Goal of the exercise:
Nothing but a number belongs in the answer: how many lines of the records below contain the string "club".

Supplied information:
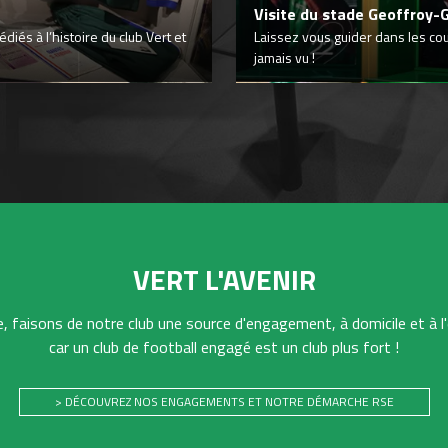
Visite du stade Geoffroy-
iés à l’histoire du club Vert et
Laissez vous guider dans les co
jamais vu !
VERT L'AVENIR
 faisons de notre club une source d'engagement, à domicile et à l'
car un club de football engagé est un club plus fort !
> DÉCOUVREZ NOS ENGAGEMENTS ET NOTRE DÉMARCHE RSE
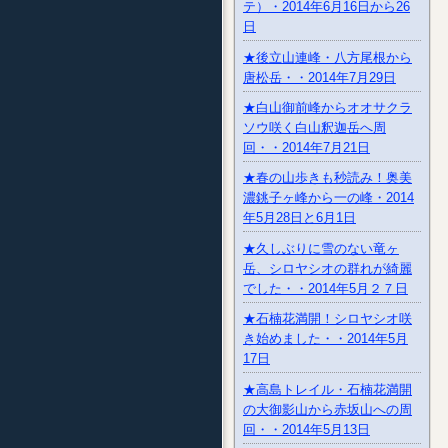
テ）・2014年6月16日から26
日
★後立山連峰・八方尾根から
唐松岳・・2014年7月29日
★白山御前峰からオオサクラ
ソウ咲く白山釈迦岳へ周
回・・2014年7月21日
★春の山歩きも秒読み！奥美
濃銚子ヶ峰から一の峰・2014
年5月28日と6月1日
★久しぶりに雪のない竜ヶ
岳、シロヤシオの群れが綺麗
でした・・2014年5月２７日
★石楠花満開！シロヤシオ咲
き始めました・・2014年5月
17日
★高島トレイル・石楠花満開
の大御影山から赤坂山への周
回・・2014年5月13日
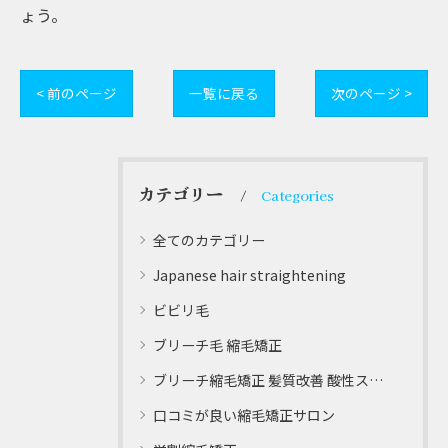
ょう。
< 前のページ
一覧に戻る
次のページ >
カテゴリー
Categories
全てのカテゴリー
Japanese hair straightening
ビビリ毛
ブリーチ毛 縮毛矯正
ブリーチ縮毛矯正 髪質改善 酸性ストレート
口コミが良い縮毛矯正サロン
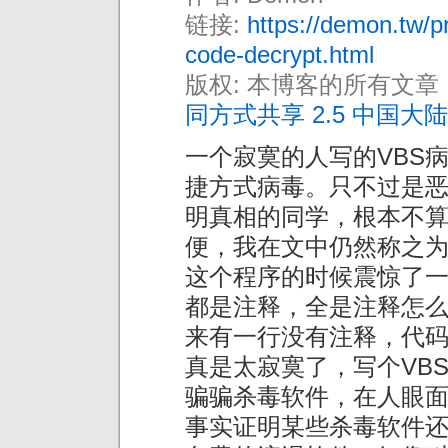
链接:
https://demon.tw/
code-decrypt.html
版权: 本博客的所有文章
同方式共享 2.5 中国大陆
一个寂寞的人写的VBS
捷方式病毒。只不过是
明真相的同学，根本不
便，我在文中仍然称之
这个程序的时候震惊了
都是注释，全是注释怎
来有一行没有注释，代
真是太寂寞了，写个VB
骗骗杀毒软件，在人眼
事实证明某些杀毒软件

Answer to this problem:
3